* [Problem details]
Only one stretch of the data below is wanted: the lines starting at the one with "Çocuk Sağlıgı ve Hastalıkları Listesi" and ending at the one with "Hekim Seçme Hakkı", both included, given again exactly.

Items from a data source
◆ ◆ ◆ ◆ ◆ ◆ ◆

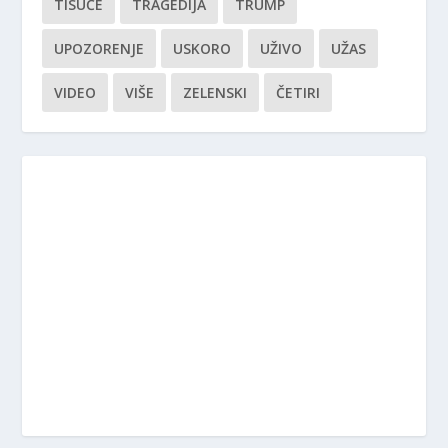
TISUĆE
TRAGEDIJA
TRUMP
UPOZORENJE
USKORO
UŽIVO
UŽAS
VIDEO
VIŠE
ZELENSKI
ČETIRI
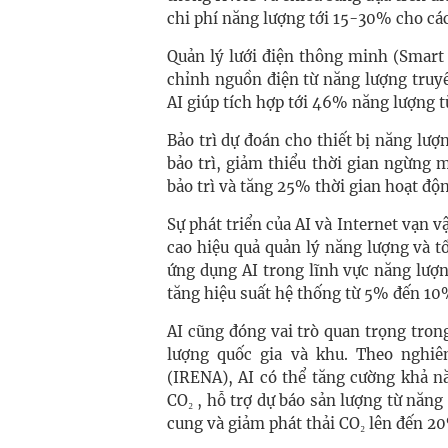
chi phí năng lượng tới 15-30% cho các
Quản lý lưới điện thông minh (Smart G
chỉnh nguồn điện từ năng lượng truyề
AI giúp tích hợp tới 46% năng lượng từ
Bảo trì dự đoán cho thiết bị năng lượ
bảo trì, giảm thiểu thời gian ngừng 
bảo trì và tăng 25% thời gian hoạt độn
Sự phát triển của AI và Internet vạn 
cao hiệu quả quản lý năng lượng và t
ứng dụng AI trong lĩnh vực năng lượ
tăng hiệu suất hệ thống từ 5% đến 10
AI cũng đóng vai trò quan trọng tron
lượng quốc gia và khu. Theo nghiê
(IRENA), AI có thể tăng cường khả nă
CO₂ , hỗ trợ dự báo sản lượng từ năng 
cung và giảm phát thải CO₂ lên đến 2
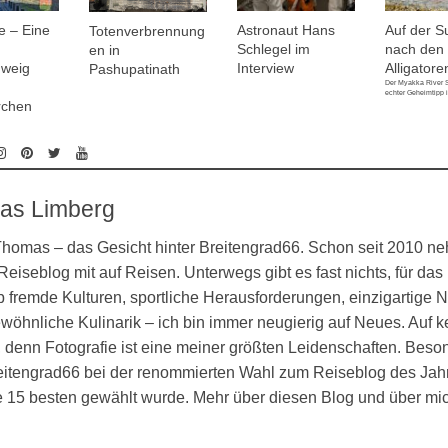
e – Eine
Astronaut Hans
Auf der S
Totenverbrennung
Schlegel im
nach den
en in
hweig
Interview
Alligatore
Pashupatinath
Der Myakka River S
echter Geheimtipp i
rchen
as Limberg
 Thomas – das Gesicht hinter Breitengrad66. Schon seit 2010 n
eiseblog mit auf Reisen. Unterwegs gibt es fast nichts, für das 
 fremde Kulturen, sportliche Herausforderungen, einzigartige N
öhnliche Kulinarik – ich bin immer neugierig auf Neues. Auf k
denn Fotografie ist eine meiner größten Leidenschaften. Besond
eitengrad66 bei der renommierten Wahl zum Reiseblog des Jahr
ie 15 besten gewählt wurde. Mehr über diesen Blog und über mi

◆ ◆ ◆ ◆ ◆ ◆ ◆

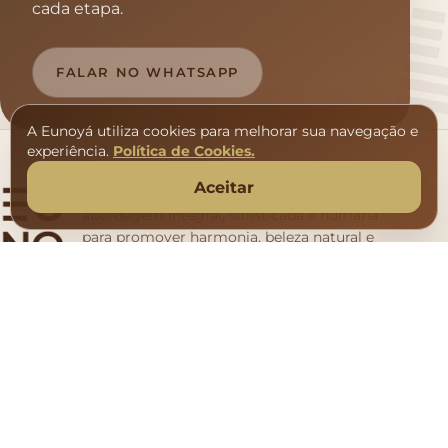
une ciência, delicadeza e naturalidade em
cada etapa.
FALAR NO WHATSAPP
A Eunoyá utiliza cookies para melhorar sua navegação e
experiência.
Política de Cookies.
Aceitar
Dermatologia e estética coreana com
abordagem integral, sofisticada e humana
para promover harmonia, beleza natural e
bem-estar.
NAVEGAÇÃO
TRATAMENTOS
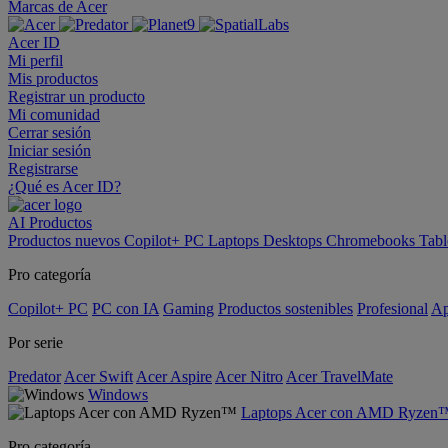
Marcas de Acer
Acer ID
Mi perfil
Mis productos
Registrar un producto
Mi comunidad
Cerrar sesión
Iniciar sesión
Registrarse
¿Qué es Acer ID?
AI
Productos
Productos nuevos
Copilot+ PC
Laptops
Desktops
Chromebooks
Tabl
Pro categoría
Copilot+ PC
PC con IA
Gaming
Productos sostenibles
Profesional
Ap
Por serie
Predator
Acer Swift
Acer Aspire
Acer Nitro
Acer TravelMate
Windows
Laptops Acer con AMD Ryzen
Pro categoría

◆ ◆ ◆ ◆ ◆ ◆ ◆

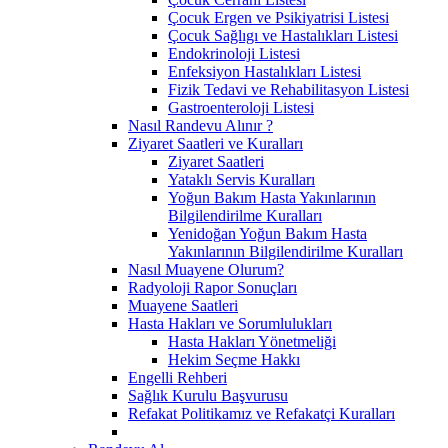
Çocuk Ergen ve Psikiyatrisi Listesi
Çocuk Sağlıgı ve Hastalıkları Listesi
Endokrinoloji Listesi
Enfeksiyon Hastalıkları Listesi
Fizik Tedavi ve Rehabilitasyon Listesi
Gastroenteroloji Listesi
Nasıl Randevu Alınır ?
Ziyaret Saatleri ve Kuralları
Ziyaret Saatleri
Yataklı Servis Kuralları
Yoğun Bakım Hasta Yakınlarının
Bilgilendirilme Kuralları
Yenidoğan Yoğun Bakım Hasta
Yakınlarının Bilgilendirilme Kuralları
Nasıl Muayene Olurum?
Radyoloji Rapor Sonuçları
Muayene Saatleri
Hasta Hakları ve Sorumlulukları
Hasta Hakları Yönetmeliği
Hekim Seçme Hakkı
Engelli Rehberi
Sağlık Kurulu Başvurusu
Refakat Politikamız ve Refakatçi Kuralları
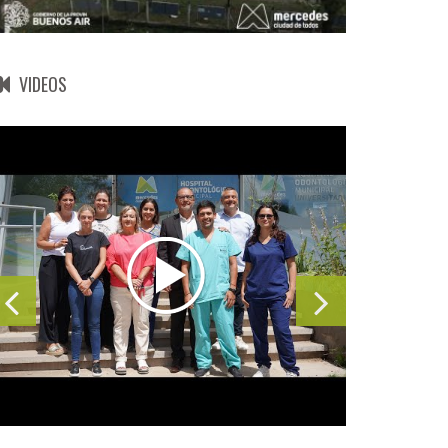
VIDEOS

◆ ◆ ◆ ◆ ◆ ◆ ◆

* [Task solution]
Çocuk Sağlıgı ve Hastalıkları Listesi
Endokrinoloji Listesi
Enfeksiyon Hastalıkları Listesi
Fizik Tedavi ve Rehabilitasyon Listesi
Gastroenteroloji Listesi
Nasıl Randevu Alınır ?
Ziyaret Saatleri ve Kuralları
Ziyaret Saatleri
Yataklı Servis Kuralları
Yoğun Bakım Hasta Yakınlarının
Bilgilendirilme Kuralları
Yenidoğan Yoğun Bakım Hasta
Yakınlarının Bilgilendirilme Kuralları
Nasıl Muayene Olurum?
Radyoloji Rapor Sonuçları
Muayene Saatleri
Hasta Hakları ve Sorumlulukları
Hasta Hakları Yönetmeliği
Hekim Seçme Hakkı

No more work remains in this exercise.